[[ Given entries open ]]

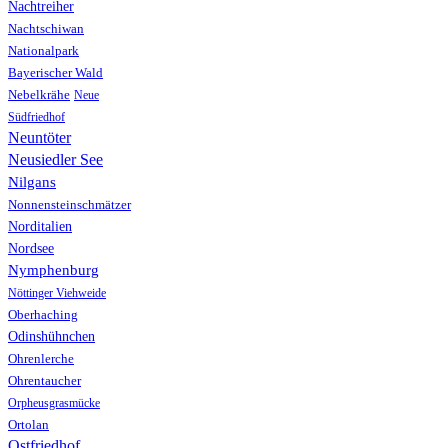
Nachtreiher
Nachtschiwan
Nationalpark
Bayerischer Wald
Nebelkrähe
Neue
Südfriedhof
Neuntöter
Neusiedler See
Nilgans
Nonnensteinschmätzer
Norditalien
Nordsee
Nymphenburg
Nöttinger Viehweide
Oberhaching
Odinshühnchen
Ohrenlerche
Ohrentaucher
Orpheusgrasmücke
Ortolan
Ostfriedhof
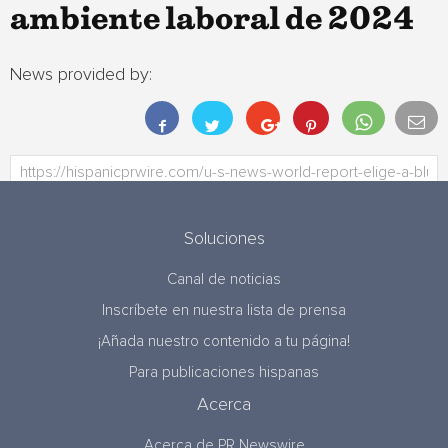
ambiente laboral de 2024
News provided by:
Soluciones
Canal de noticias
Inscríbete en nuestra lista de prensa
¡Añada nuestro contenido a tu página!
Para publicaciones hispanas
Acerca
Acerca de PR Newswire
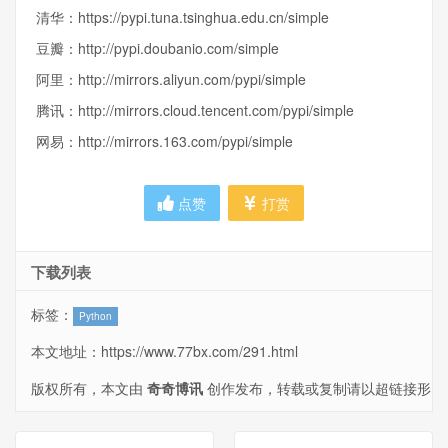
清华：https://pypi.tuna.tsinghua.edu.cn/simple
豆瓣：http://pypi.doubanio.com/simple
阿里：http://mirrors.aliyun.com/pypi/simple
腾讯：http://mirrors.cloud.tencent.com/pypi/simple
网易：http://mirrors.163.com/pypi/simple
点赞
打赏
下载列表
标签：
Python
本文地址：
https://www.77bx.com/291.html
版权所有，本文由
奇奇博讯
创作发布，转载或复制请以超链接形
式并注明出处。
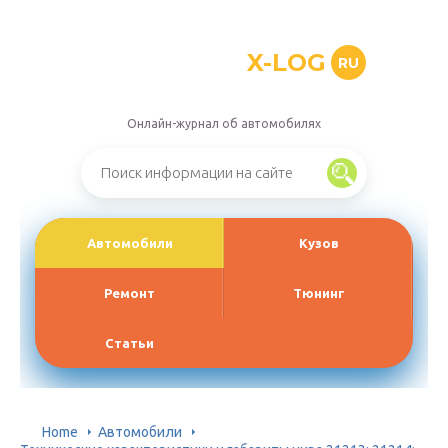
X-LOG
RU
Онлайн-журнал об автомобилях
Автомобили
Кузов
Ремонт
Тюнинг
Статьи
Home
Автомобили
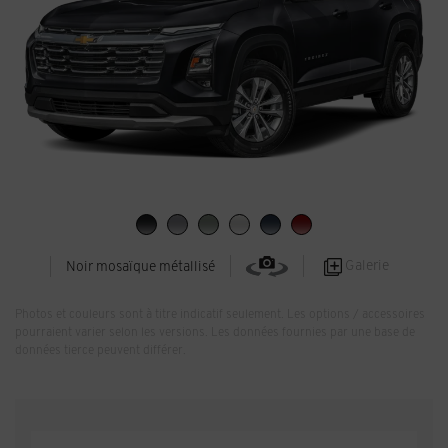
Galerie
Noir mosaïque métallisé
Photos et couleurs sont à titre indicatif seulement. Les options / accessoires
pourraient varier selon les versions. Les données fournies par une base de
données tierce peuvent différer.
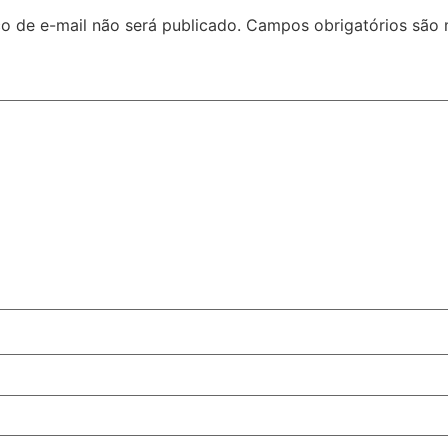
o de e-mail não será publicado.
Campos obrigatórios são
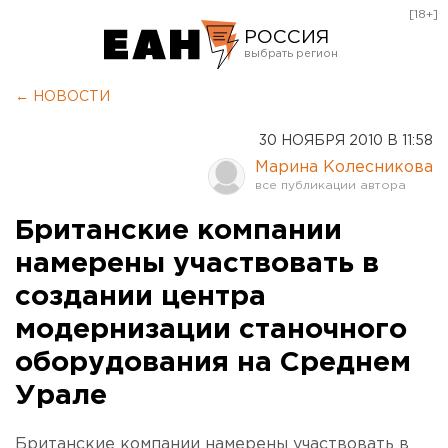
[18+]
РОССИЯ
Екатеринбург
← НОВОСТИ
Челябинск
30 НОЯБРЯ 2010 В 11:58
Курган
Марина Колесникова
Оренбург
Британские компании
намерены участвовать в
создании центра
модернизации станочного
оборудования на Среднем
Урале
Британские компании намерены участвовать в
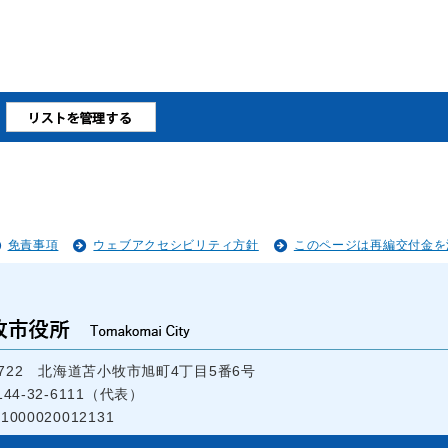
免責事項
ウェブアクセシビリティ方針
このページは再編交付金を
-8722 北海道苫小牧市旭町4丁目5番6号
44-32-6111（代表）
000020012131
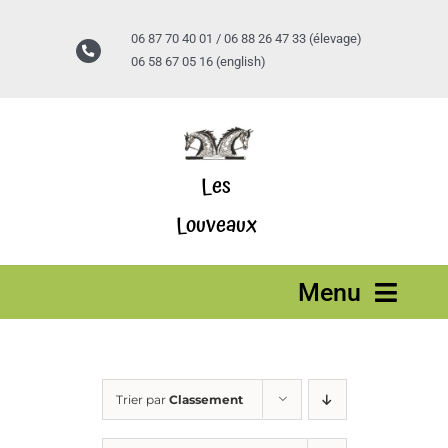
Passer
au
06 87 70 40 01 / 06 88 26 47 33 (élevage)
contenu
06 58 67 05 16 (english)
Les
Louveaux
Menu
Accueil
Trier par
Classement
Stages vacances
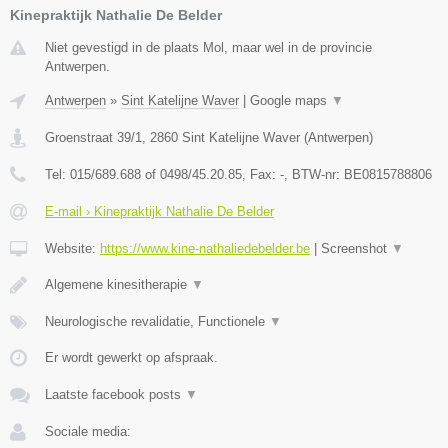
Kinepraktijk Nathalie De Belder
Niet gevestigd in de plaats Mol, maar wel in de provincie
Antwerpen.
Antwerpen
»
Sint Katelijne Waver
|
Google maps
▼
Groenstraat 39/1
,
2860
Sint Katelijne Waver
(
Antwerpen
)
Tel:
015/689.688 of 0498/45.20.85
, Fax:
-
, BTW-nr:
BE0815788806
E-mail › Kinepraktijk Nathalie De Belder
Website:
https://www.kine-nathaliedebelder.be
|
Screenshot
▼
Algemene kinesitherapie
▼
Neurologische revalidatie, Functionele
▼
Er wordt gewerkt op afspraak.
Laatste facebook posts
▼
Sociale media:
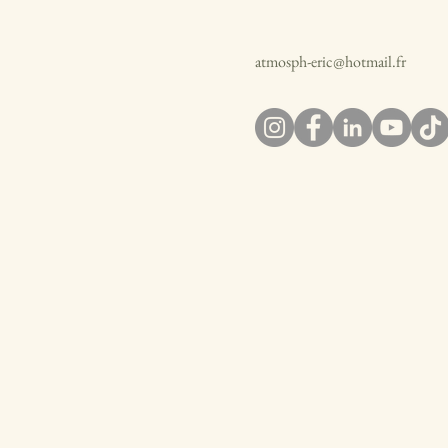
atmosph-eric@hotmail.fr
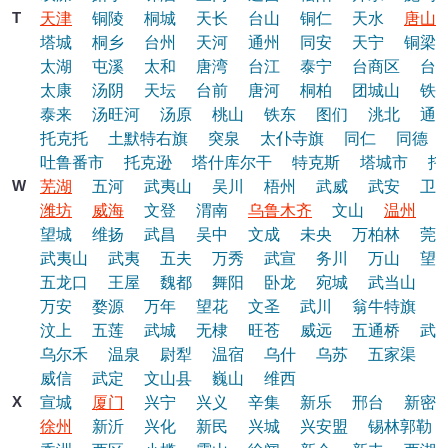
T
天津
铜陵
桐城
天长
台山
铜仁
天水
唐山
塔城
桐乡
台州
天河
通州
同安
天宁
铜梁
太湖
屯溪
太和
唐湾
台江
泰宁
台商区
台
太康
汤阴
天坛
台前
唐河
桐柏
团城山
铁
泰来
汤旺河
汤原
桃山
铁东
图们
洮北
通
托克托
土默特右旗
突泉
太仆寺旗
同仁
同德
吐鲁番市
托克逊
塔什库尔干
特克斯
塔城市
托
W
芜湖
五河
武夷山
吴川
梧州
武威
武安
卫
潍坊
威海
文登
渭南
乌鲁木齐
文山
温州
望城
维扬
武昌
吴中
文成
未央
万柏林
莞
武夷山
武夷
五夫
万秀
武宣
务川
万山
望
五龙口
王屋
魏都
舞阳
卧龙
宛城
武当山
万安
婺源
万年
望花
文圣
武川
翁牛特旗
汶上
五莲
武城
无棣
旺苍
威远
五通桥
武
乌尔禾
温泉
尉犁
温宿
乌什
乌苏
五家渠
威信
武定
文山县
巍山
维西
X
宣城
厦门
兴宁
兴义
辛集
新乐
邢台
新密
徐州
新沂
兴化
新民
兴城
兴安盟
锡林郭勒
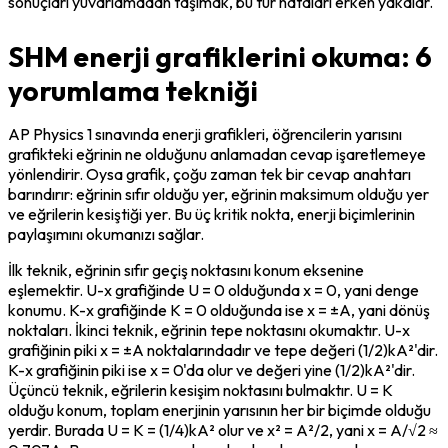
sonuçları yuvarlamadan taşımak, bu tür hataları erken yakalar.
SHM enerji grafiklerini okuma: 6
yorumlama tekniği
AP Physics 1 sınavında enerji grafikleri, öğrencilerin yarısını 
grafikteki eğrinin ne olduğunu anlamadan cevap işaretlemeye 
yönlendirir. Oysa grafik, çoğu zaman tek bir cevap anahtarı 
barındırır: eğrinin sıfır olduğu yer, eğrinin maksimum olduğu yer 
ve eğrilerin kesiştiği yer. Bu üç kritik nokta, enerji biçimlerinin 
paylaşımını okumanızı sağlar.
İlk teknik, eğrinin sıfır geçiş noktasını konum eksenine 
eşlemektir. U-x grafiğinde U = 0 olduğunda x = 0, yani denge 
konumu. K-x grafiğinde K = 0 olduğunda ise x = ±A, yani dönüş 
noktaları. İkinci teknik, eğrinin tepe noktasını okumaktır. U-x 
grafiğinin piki x = ±A noktalarındadır ve tepe değeri (1/2)kA²'dir. 
K-x grafiğinin piki ise x = 0'da olur ve değeri yine (1/2)kA²'dir. 
Üçüncü teknik, eğrilerin kesişim noktasını bulmaktır. U = K 
olduğu konum, toplam enerjinin yarısının her bir biçimde olduğu 
yerdir. Burada U = K = (1/4)kA² olur ve x² = A²/2, yani x = A/√2 ≈ 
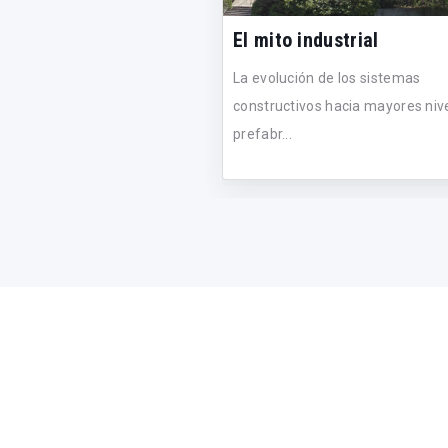
El mito industrial
La evolución de los sistemas
constructivos hacia mayores niv
prefabr...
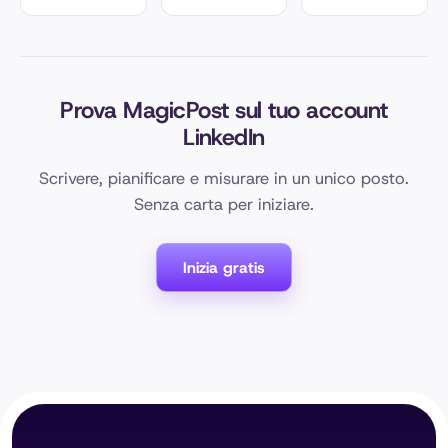
Prova MagicPost sul tuo account
LinkedIn
Scrivere, pianificare e misurare in un unico posto.
Senza carta per iniziare.
Inizia gratis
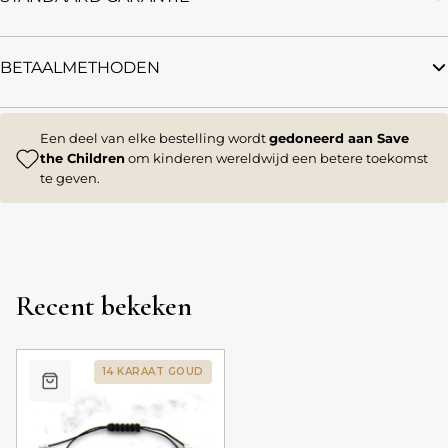
BETAALMETHODEN
Een deel van elke bestelling wordt
gedoneerd aan Save
the Children
om kinderen wereldwijd een betere toekomst
te geven.
Recent bekeken
14 KARAAT GOUD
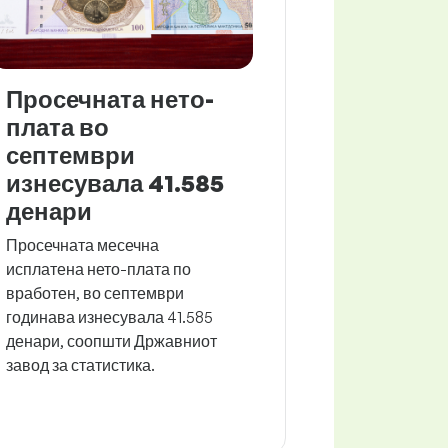
Просечната нето-
плата во
септември
изнесувала 41.585
денари
Просечната месечна
исплатена нето-плата по
вработен, во септември
годинава изнесувала 41.585
денари, соопшти Државниот
завод за статистика.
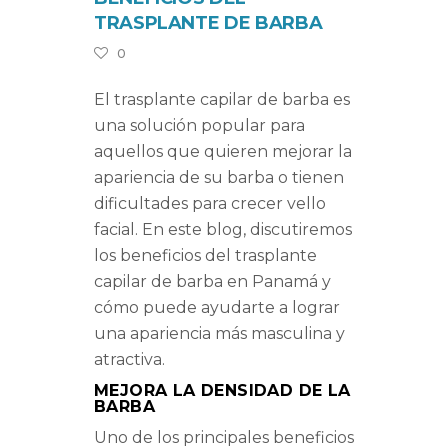
TRASPLANTE DE BARBA
0
El trasplante capilar de barba es
una solución popular para
aquellos que quieren mejorar la
apariencia de su barba o tienen
dificultades para crecer vello
facial. En este blog, discutiremos
los beneficios del trasplante
capilar de barba en Panamá y
cómo puede ayudarte a lograr
una apariencia más masculina y
atractiva.
MEJORA LA DENSIDAD DE LA
BARBA
Uno de los principales beneficios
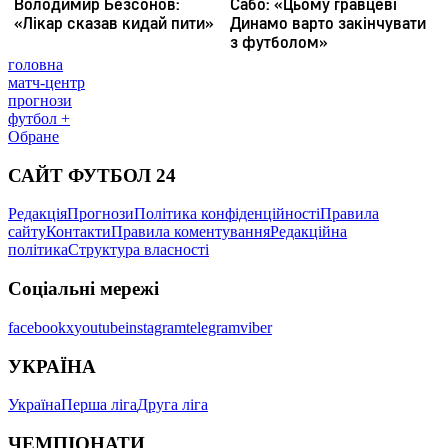
головна
матч-центр
прогнози
футбол +
Обране
САЙТ ФУТБОЛ 24
Редакція
Прогнози
Політика конфіденційності
Правила
сайту
Контакти
Правила коментування
Редакційна
політика
Структура власності
Соціальні мережі
facebook
x
youtube
instagram
telegram
viber
УКРАЇНА
Україна
Перша ліга
Друга ліга
ЧЕМПІОНАТИ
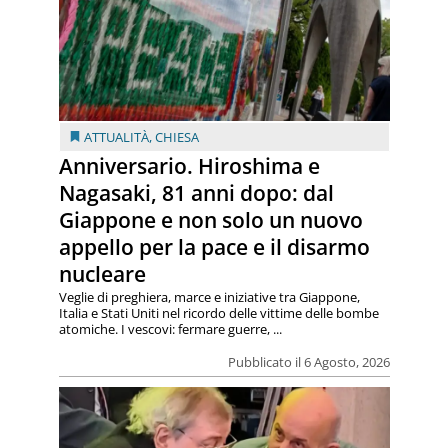
ATTUALITÀ
,
CHIESA
Anniversario. Hiroshima e
Nagasaki, 81 anni dopo: dal
Giappone e non solo un nuovo
appello per la pace e il disarmo
nucleare
Veglie di preghiera, marce e iniziative tra Giappone,
Italia e Stati Uniti nel ricordo delle vittime delle bombe
atomiche. I vescovi: fermare guerre, ...
Pubblicato il 6 Agosto, 2026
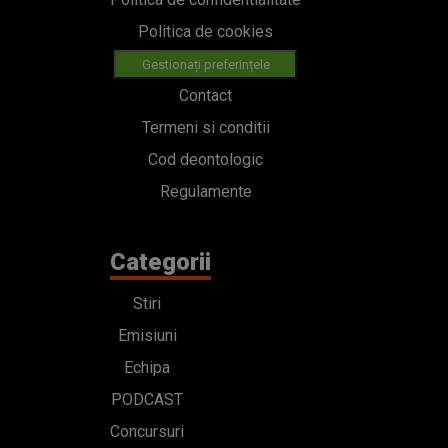
Politica de cookies
Gestionați preferințele
Contact
Termeni si conditii
Cod deontologic
Regulamente
Categorii
Stiri
Emisiuni
Echipa
PODCAST
Concursuri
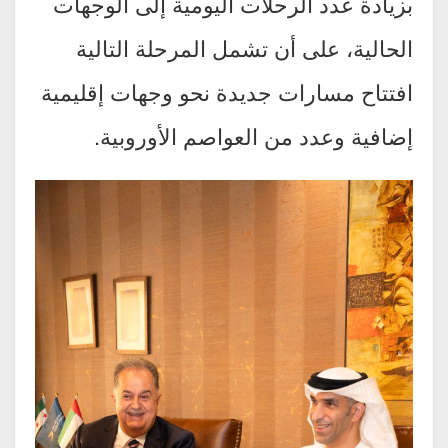
بزيادة عدد الرحلات اليومية إلى الوجهات
الحالية، على أن تشمل المرحلة التالية
افتتاح مسارات جديدة نحو وجهات إقليمية
إضافية وعدد من العواصم الأوروبية.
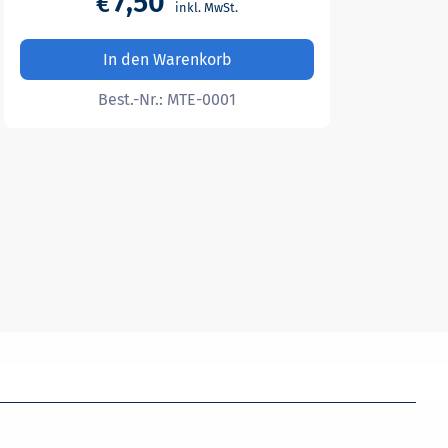
7,50
€
In den Warenkorb
Best.-Nr.:
MTE-0001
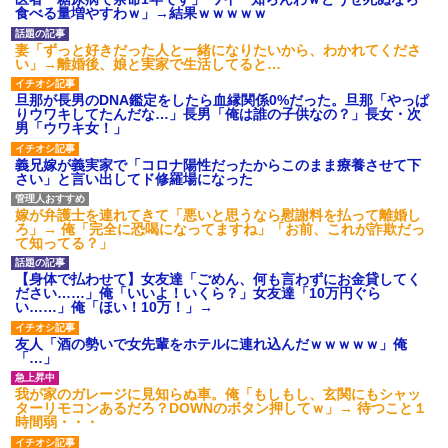
あり)
食べる量増やすわｗ」→結果ｗｗｗｗｗ
【ネット騒然】惨殺されたタ
ワマン頂き女子のこの動画、す
妻「ずっと好きだった人と一緒になりたいから、わかれてくださ
げえええええｗｗｗｗｗｗｗｗ
い」→離婚後、娘と実家で生活してると…
ｗｗｗ
【愕然】白のクラウン俺氏、
旦那が長男のDNA鑑定をしたら血縁関係0%だった。旦那「やっぱ
高速道路左車線を制限速度で走
りウワキしてたんだな…」長男「俺は誰の子供なの？」長女・次
った結果wwwwwwwwwwww
男「ウワキ女！」
百年の恋12-899 食べた量を
張り合ってくる
義兄嫁が義実家で「コロナ陽性だったからこのまま療養させて下
さい」と言い出してド修羅場になった
【悲報】佐藤輝明・・・２軍
でも盛大にやらかす←あまり悲
しませないでくれ
嫁が弁護士を連れてきて「悪いと思うなら慰謝料を払って離婚し
ろ」→ 俺「完全に恐喝になってますね」「お前、これが詐欺だっ
て知ってる？」
【身体で払わせて】女友達「ごめん、何も言わずにお金貸してく
ださい……」俺「いいよ！いくら？」女友達「10万円ぐら
い……」俺「ほい！10万！」→
友人「酒の勢いで女先輩をホテルに連れ込んだｗｗｗｗｗ」俺
「…」
我が家のガレージに見知らぬ車。俺「もしもし、玄関にもシャッ
ターリモコンあるだろ？DOWNのボタン押してｗ」→ 待つこと１
時間弱・・・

[[ Given entries closed ]]

Exercise brief — Beginning at the line above that contains "BE0815788806" and going on through the line that contains "yorumlama tekniği", please copy every line exactly, leaving the pictures out and adding nothing.

Your response —
BE0815788806
E-mail › Kinepraktijk Nathalie De Belder
Website:
https://www.kine-nathaliedebelder.be
|
Screenshot
▼
Algemene kinesitherapie
▼
Neurologische revalidatie, Functionele
▼
Er wordt gewerkt op afspraak.
Laatste facebook posts
▼
Sociale media:
atmosph-eric@hotmail.fr
T
天津
铜陵
桐城
天长
台山
铜仁
天水
唐山
塔城
桐乡
台州
天河
通州
同安
天宁
铜梁
太湖
屯溪
太和
唐湾
台江
泰宁
台商区
台
太康
汤阴
天坛
台前
唐河
桐柏
团城山
铁
泰来
汤旺河
汤原
桃山
铁东
图们
洮北
通
托克托
土默特右旗
突泉
太仆寺旗
同仁
同德
吐鲁番市
托克逊
塔什库尔干
特克斯
塔城市
托
W
芜湖
五河
武夷山
吴川
梧州
武威
武安
卫
潍坊
威海
文登
渭南
乌鲁木齐
文山
温州
望城
维扬
武昌
吴中
文成
未央
万柏林
莞
武夷山
武夷
五夫
万秀
武宣
务川
万山
望
五龙口
王屋
魏都
舞阳
卧龙
宛城
武当山
万安
婺源
万年
望花
文圣
武川
翁牛特旗
汶上
五莲
武城
无棣
旺苍
威远
五通桥
武
乌尔禾
温泉
尉犁
温宿
乌什
乌苏
五家渠
威信
武定
文山县
巍山
维西
X
宣城
厦门
兴宁
兴义
辛集
新乐
邢台
新密
徐州
新沂
兴化
新民
兴城
兴安盟
锡林郭勒
sonuçları yuvarlamadan taşımak, bu tür hataları erken yakalar.
SHM enerji grafiklerini okuma: 6
yorumlama tekniği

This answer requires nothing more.